**Material for this task:**

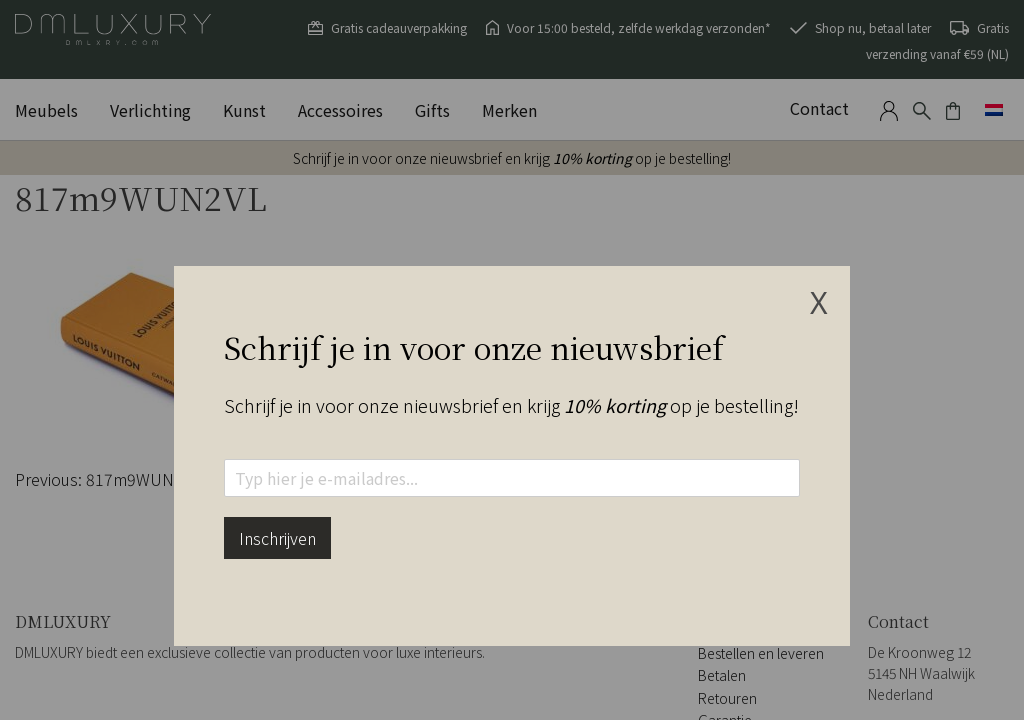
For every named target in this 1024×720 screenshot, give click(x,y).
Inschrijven (277, 538)
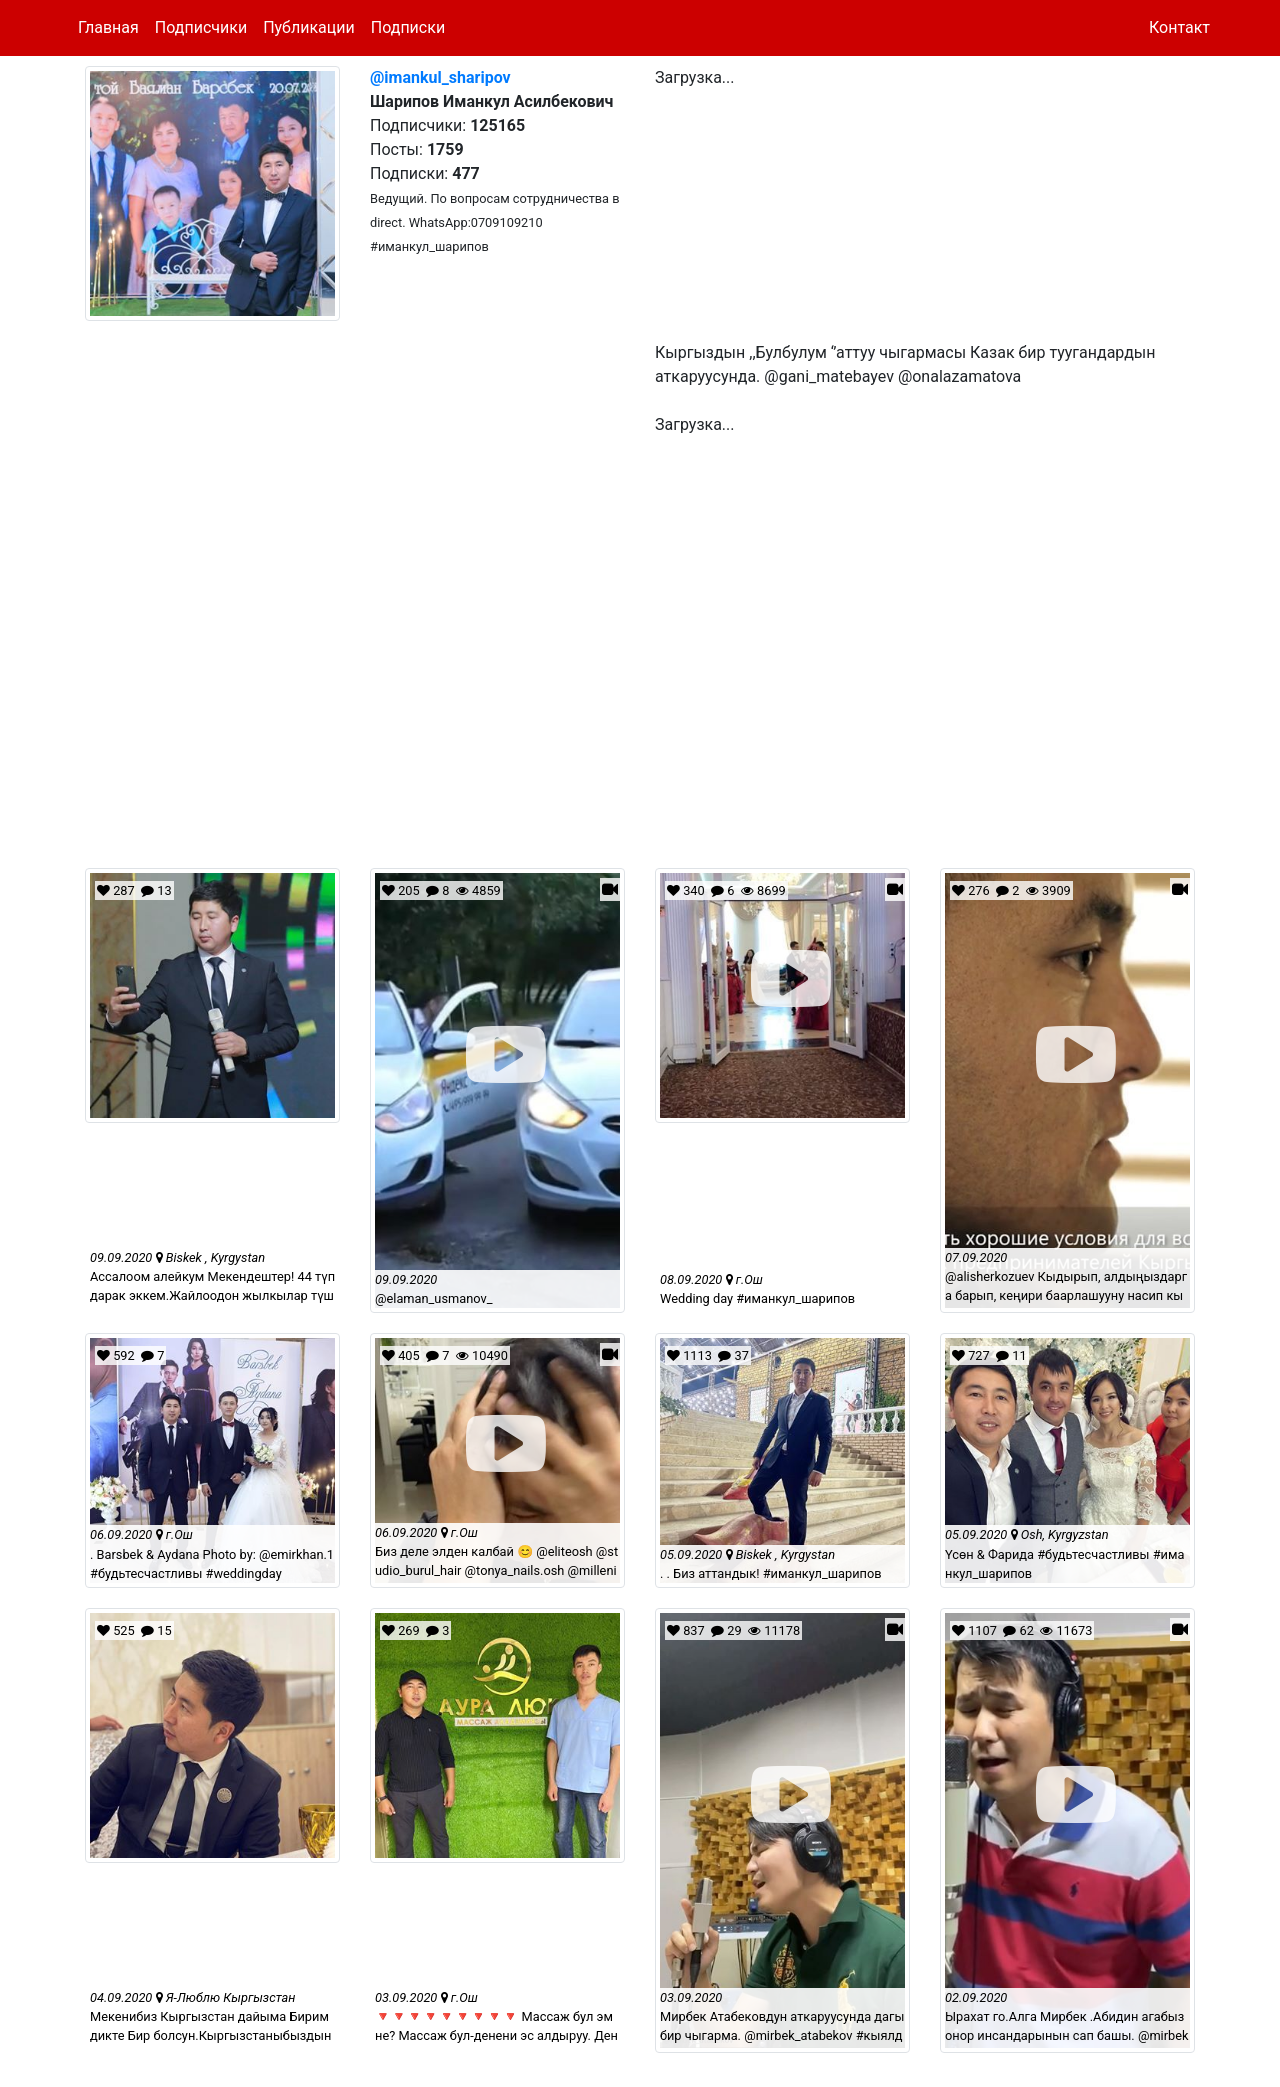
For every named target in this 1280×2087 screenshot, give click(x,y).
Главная (108, 27)
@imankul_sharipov (440, 77)
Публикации (309, 27)
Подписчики (201, 27)
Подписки (408, 27)
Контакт (1179, 27)
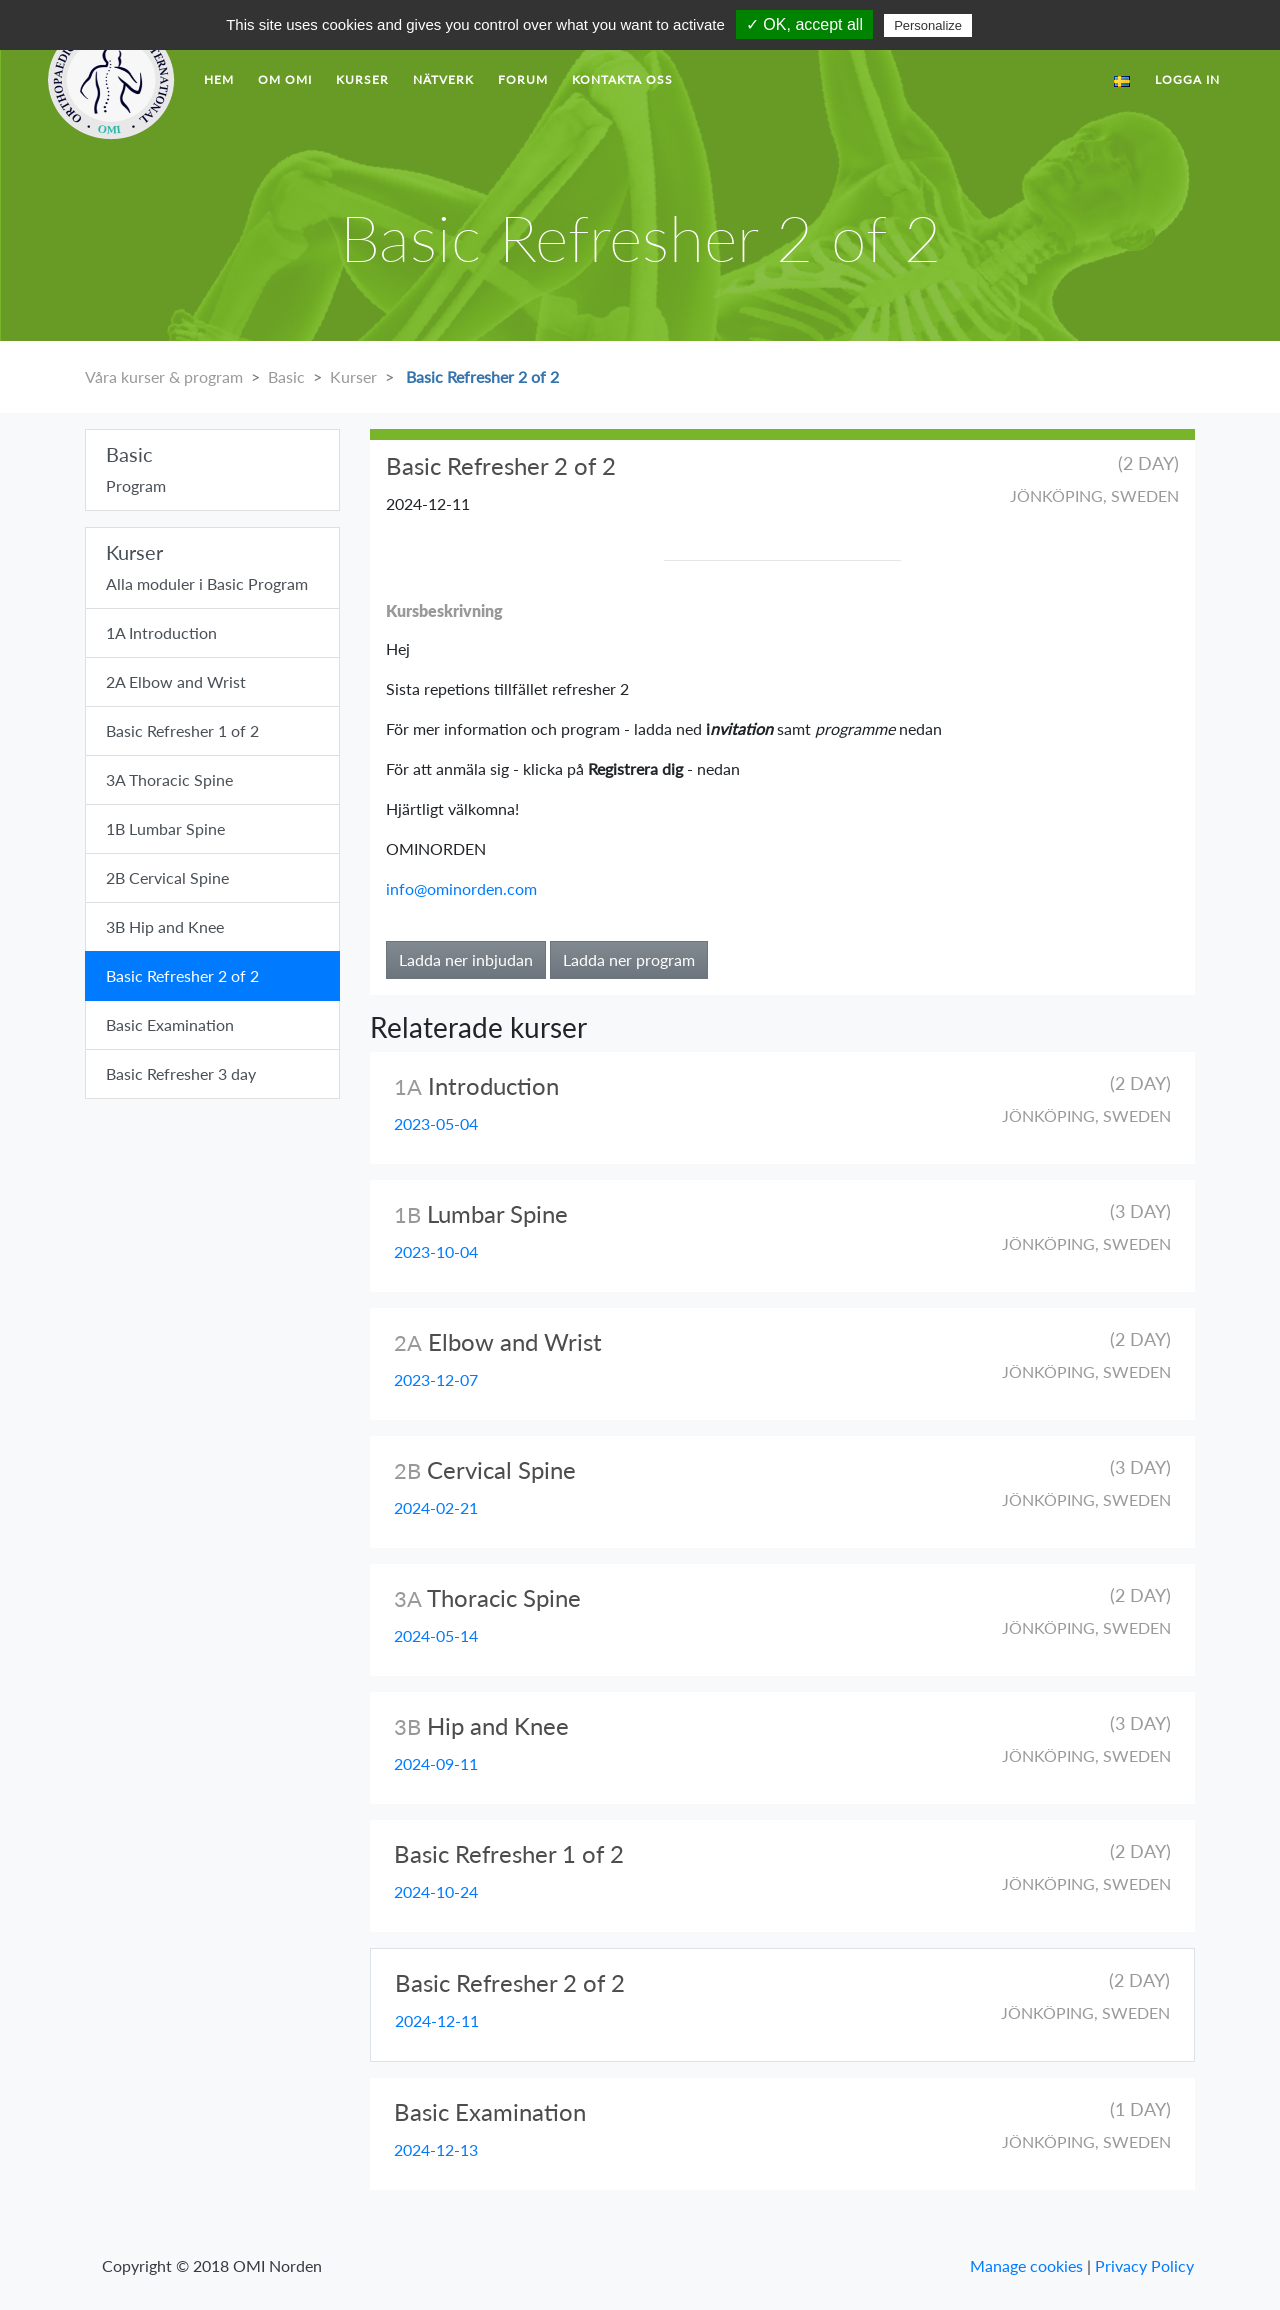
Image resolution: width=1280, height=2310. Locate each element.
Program (212, 468)
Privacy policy (1025, 25)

**Assignment:**
Reproduce every line of the records containing the string "give".

**Your solution:**
For every named target in this 1024×720 screenshot, give click(x,y).
For every named target in this 1280×2087 screenshot, give click(x,y).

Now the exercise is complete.